A much older chapel is said to have been built on the island to house the anchoress, Saint Tecla (Treacla) sometime in the 4th-5th century. According to Welsh legend, Tecla was a princess and daughter to a King of Gwynedd named as Requli or Reguli. She is associated with another holy well in Gwynedd at Llandegla ("the Llan of Saint Tecla"), but it is said that she abandoned her father's kingdom in order to isolated herself and seek out a religious life on the island until she was murdered in her cell by pirates.

Saint Tecla's cell was reoccupied in the 6th-7th century by the Breton Saint Twrog, who kept a beacon burning on the island to warn sea vessels of the dangerous rocks surrounding the island. The island became well-known for the healing properties of a holy well, which saw the ancient chapel rebuilt sometime after.

The remain found on the island today date back to the 13th century and a chapel on the island is recorded in 1290. It was a popular destination for pilgrims in the fourteenth century and offerings at the chapel were valued at £10 in 1400. A papal bull of 1405 described how "a multitude both of English and Welsh" were resorting to the chapel , with historical records of the Aust Ferry showing huge numbers using it to access the island's chapel.

By 1535 however, the island's fortunes had declined measurably, possibly as a result of difficulty accessing it through rising sea levels. The chapel was described as worthless "because it stands in the sea", although it would still be valued at 26s. 8d. by the diocesan survey in 1536.

The chapel was in ruins by the 18th century. The remain found on the island today include a few walls and an archway dating back to the 13th century, although the holy well is still extant inside the ruined chapel.

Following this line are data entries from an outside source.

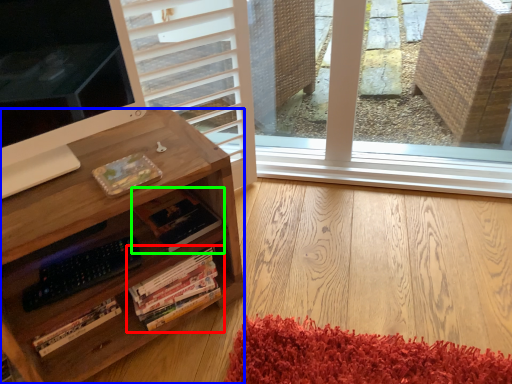 Question: Which is farther away from book (highlighted by a red box)? desk (highlighted by a blue box) or book (highlighted by a green box)?

Choices:
 (A) desk
 (B) book

Answer: (A) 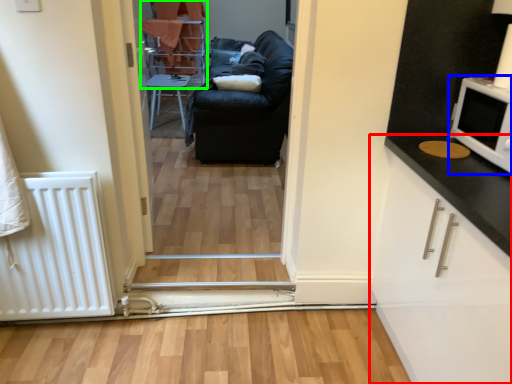 Question: Considering the real-world distances, which object is closest to cabinetry (highlighted by a red box)? appliance (highlighted by a blue box) or bunk bed (highlighted by a green box).

Choices:
 (A) appliance
 (B) bunk bed

Answer: (A) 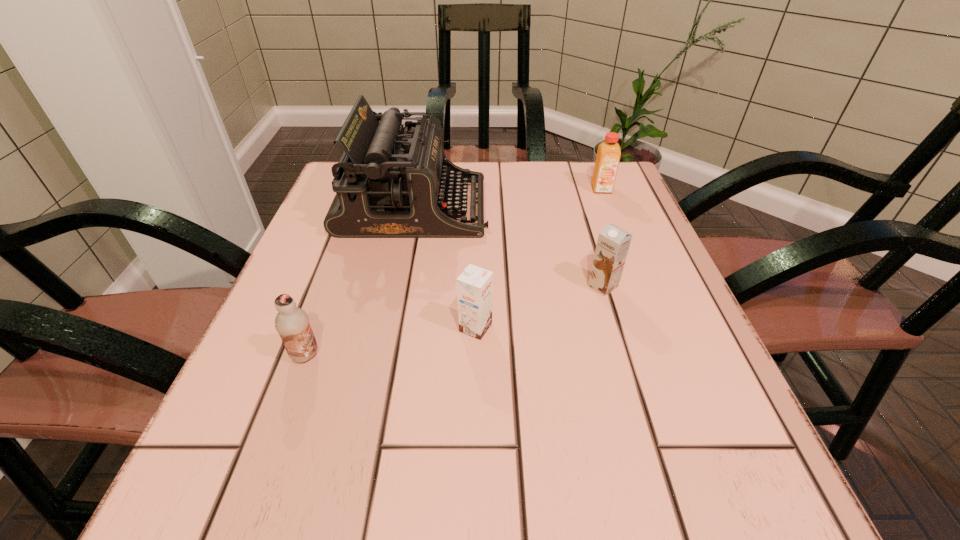 Locate an element on the screen. The image size is (960, 540). blank area located 0.250m on the back of the third nearest object is located at coordinates pyautogui.click(x=578, y=204).

Find the location of a particular element. The width and height of the screenshot is (960, 540). vacant space positioned 0.090m on the back of the nearest object is located at coordinates (324, 305).

Where is `vacant space located 0.310m on the right of the second chocolate milk from right to left`? This screenshot has width=960, height=540. vacant space located 0.310m on the right of the second chocolate milk from right to left is located at coordinates (677, 328).

Where is `typewriter located at the far edge`? Image resolution: width=960 pixels, height=540 pixels. typewriter located at the far edge is located at coordinates (390, 183).

Find the location of a particular element. The image size is (960, 540). orange juice located in the far edge section of the desktop is located at coordinates point(608,155).

You are a GUI agent. You are given a task and a screenshot of the screen. Output one action in this format:
    pyautogui.click(x=<x>, y=<y>)
    Task: Click on the typewriter present at the left edge
    This screenshot has height=540, width=960.
    Given the screenshot: What is the action you would take?
    pyautogui.click(x=390, y=183)

Locate an element on the screen. chocolate milk at the left edge is located at coordinates (292, 323).

Where is `orange juice at the right edge`? The image size is (960, 540). orange juice at the right edge is located at coordinates (608, 155).

Find the location of `chocolate milk at the right edge`. chocolate milk at the right edge is located at coordinates (613, 243).

Where is `object present at the far left corner`? The height and width of the screenshot is (540, 960). object present at the far left corner is located at coordinates (390, 183). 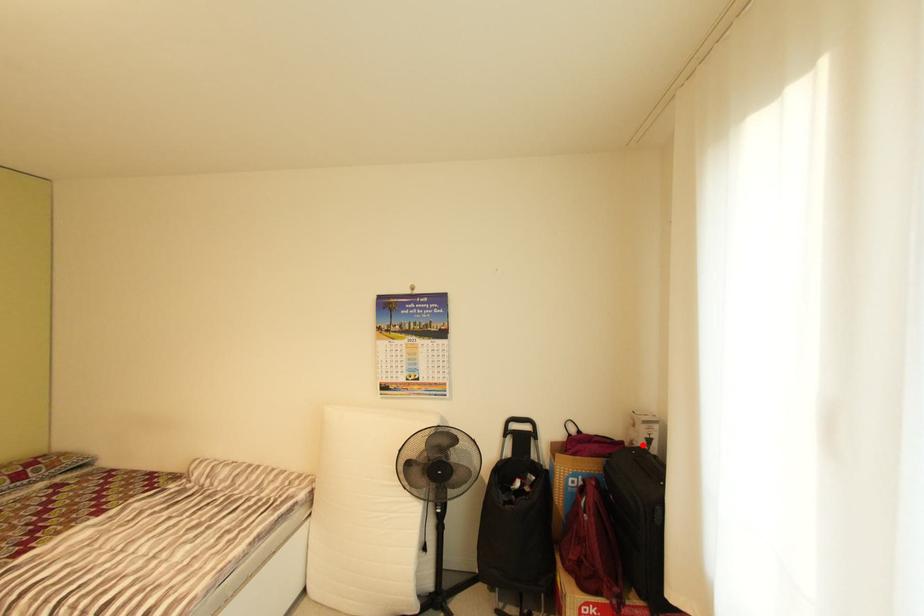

While Saint Twrog is said to have warned sea vessels of the dangerous rocks around the island by keeping a beacon burning, the island became home to a modern lighthouse in 1907 when a small navigational light was constructed among the chapel ruins. Today the light is an eight meters tall, solar-powered light on a metal lattice-framed structure.

==Origin of Beachley==
Historical records simply use the latin name "Capella in Sabrina" (The chapel in the Severn) for the chapel, with the name "St. Treacle's Chapel" being an English corruption found in local guide books. William Worcester called it "Capella Sancti Teriachi Anchorita" and the island "Rok Seynt Tryacle" while John Leland recorded the island as "Saint Tereudacus's Isle". The island has been suggested as the original "Beach ley" from which the town takes its name, either as a corruption of "Betteslé" from the Welsh "Bettws" (a chapel) and "Lir" (sea-water) or as a partial calque of another name, "Traeth-Lle", (meaning a place on the beach).